In Part One of this article, I introduced a new efficient implementation of the Cooley-Tukey Fast Fourier Transform (FFT) algorithm, discussing recursion and the elimination of trigonometric function calls. In Part Two, I discuss the specialization of short FFTs, FFT selection at runtime, and present some comparative benchmarks and conclusions.

### Specialization of Short FFTs

The implemented template class recursion has P levels. Every FFT calculation process runs from level P to level 1, while the level 1 is empty (Listing Three, in Part One of this article). Some comprehensive books on FFT, for example [4], show that short length FFTs (P=1,2,3,4) could use fewer operations than the general algorithm.

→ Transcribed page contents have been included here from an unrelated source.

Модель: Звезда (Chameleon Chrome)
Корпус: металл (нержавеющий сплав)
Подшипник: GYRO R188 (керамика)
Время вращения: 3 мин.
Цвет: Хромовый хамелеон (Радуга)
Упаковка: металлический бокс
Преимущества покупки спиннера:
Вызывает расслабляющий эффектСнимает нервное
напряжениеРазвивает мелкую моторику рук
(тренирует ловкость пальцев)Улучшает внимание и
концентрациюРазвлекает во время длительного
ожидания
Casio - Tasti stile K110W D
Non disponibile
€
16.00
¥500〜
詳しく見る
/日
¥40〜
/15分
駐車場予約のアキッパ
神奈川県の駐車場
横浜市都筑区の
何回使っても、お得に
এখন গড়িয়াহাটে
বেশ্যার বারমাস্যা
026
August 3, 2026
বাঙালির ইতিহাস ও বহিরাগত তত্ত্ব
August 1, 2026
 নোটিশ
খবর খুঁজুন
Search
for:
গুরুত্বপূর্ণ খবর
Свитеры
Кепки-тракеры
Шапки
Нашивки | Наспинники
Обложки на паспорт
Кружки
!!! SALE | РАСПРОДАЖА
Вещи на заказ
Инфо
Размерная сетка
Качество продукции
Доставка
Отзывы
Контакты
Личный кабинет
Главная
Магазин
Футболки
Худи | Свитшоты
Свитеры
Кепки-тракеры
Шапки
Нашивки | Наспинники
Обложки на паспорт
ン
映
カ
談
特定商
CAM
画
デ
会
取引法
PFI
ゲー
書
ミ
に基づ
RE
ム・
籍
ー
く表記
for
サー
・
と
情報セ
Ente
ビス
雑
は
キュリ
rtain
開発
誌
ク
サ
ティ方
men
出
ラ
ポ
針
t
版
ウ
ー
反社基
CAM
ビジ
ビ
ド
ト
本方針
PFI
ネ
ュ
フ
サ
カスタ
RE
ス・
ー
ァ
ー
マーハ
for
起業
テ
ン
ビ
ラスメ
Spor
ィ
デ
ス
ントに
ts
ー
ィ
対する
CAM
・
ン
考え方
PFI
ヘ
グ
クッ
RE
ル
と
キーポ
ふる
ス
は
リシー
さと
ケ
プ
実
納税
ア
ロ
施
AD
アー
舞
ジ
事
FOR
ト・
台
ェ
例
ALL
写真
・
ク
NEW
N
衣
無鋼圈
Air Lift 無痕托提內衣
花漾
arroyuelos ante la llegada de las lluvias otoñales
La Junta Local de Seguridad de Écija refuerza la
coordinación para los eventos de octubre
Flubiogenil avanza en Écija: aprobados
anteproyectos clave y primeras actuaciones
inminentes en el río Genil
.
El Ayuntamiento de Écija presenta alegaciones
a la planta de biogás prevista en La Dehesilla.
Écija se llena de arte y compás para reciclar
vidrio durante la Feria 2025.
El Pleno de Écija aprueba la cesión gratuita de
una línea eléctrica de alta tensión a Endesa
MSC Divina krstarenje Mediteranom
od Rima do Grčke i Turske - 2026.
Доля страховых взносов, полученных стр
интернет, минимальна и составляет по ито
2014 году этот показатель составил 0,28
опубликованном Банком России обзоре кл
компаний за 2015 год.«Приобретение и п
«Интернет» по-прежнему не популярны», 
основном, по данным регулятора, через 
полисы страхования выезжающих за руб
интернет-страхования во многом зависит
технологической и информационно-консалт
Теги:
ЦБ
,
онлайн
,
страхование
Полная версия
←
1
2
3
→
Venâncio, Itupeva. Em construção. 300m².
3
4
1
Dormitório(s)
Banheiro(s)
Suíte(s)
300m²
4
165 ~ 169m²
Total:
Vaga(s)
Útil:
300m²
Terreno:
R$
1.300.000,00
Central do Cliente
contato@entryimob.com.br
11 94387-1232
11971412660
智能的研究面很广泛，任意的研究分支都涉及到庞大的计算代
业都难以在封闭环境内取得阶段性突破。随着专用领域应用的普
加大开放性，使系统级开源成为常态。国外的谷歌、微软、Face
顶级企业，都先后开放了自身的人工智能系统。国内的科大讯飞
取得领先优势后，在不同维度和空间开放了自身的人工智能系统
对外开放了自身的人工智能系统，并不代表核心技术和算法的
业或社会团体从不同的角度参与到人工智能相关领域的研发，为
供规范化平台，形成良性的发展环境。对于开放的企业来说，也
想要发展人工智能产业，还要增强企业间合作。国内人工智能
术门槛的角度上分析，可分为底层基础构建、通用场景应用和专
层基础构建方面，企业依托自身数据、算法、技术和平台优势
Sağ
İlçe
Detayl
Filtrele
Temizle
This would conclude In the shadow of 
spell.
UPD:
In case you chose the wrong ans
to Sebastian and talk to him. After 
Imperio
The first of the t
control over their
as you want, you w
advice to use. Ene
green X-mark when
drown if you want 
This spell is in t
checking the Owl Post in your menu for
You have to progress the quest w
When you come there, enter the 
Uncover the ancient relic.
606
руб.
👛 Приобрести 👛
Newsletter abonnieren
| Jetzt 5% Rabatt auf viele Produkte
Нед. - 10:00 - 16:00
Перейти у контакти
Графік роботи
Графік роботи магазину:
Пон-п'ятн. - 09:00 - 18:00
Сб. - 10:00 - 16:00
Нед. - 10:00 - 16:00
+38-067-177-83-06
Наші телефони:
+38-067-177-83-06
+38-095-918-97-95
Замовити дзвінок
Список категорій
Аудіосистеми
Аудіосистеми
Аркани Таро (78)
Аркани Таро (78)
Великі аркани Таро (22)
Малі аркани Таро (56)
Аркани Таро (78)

Such particular cases can be simply incorporated into the new implementation using partial specialization of the template class `DanielsonLanczos`

. Listing Six represents those specializations for N=4 and N=2. Since every FFT goes down to the first specialized one, these additional specializations lead to a small overall performance improvement of about 1-5 percent.

**Listing Six**

> template<typename T> class DanielsonLanczos<4,T> { public: void apply(T* data) { T tr = data[2]; T ti = data[3]; data[2] = data[0]-tr; data[3] = data[1]-ti; data[0] += tr; data[1] += ti; tr = data[6]; ti = data[7]; data[6] = data[5]-ti; data[7] = tr-data[4]; data[4] += tr; data[5] += ti; tr = data[4]; ti = data[5]; data[4] = data[0]-tr; data[5] = data[1]-ti; data[0] += tr; data[1] += ti; tr = data[6]; ti = data[7]; data[6] = data[2]-tr; data[7] = data[3]-ti; data[2] += tr; data[3] += ti; } }; template<typename T> class DanielsonLanczos<2,T> { public: void apply(T* data) { T tr = data[2]; T ti = data[3]; data[2] = data[0]-tr; data[3] = data[1]-ti; data[0] += tr; data[1] += ti; } };

You might ask why, when programming in C++, am I still using a C-style array instead of `std::complex<T>`

or even `std::vector<T>`

? Because the C++ standard library is not suited to high-performance computing, at least its open source distribution that I have. A simple trace into the sources of the header complex makes clear, that a simple operation on complex numbers like x=a+b written in C++ generates a temporary object of type `std::complex<T>`

resulting in poor performance demonstrated by the dotted line 'CGFFT' on Figure 1 (see Part One of this article). This is an example where the expression templates technique in the header {complex} could be very helpful, but was not applied. Application of `std::complex<T>`

could result in some shorter code, but the computational performance, which I try to maximize, would be lost.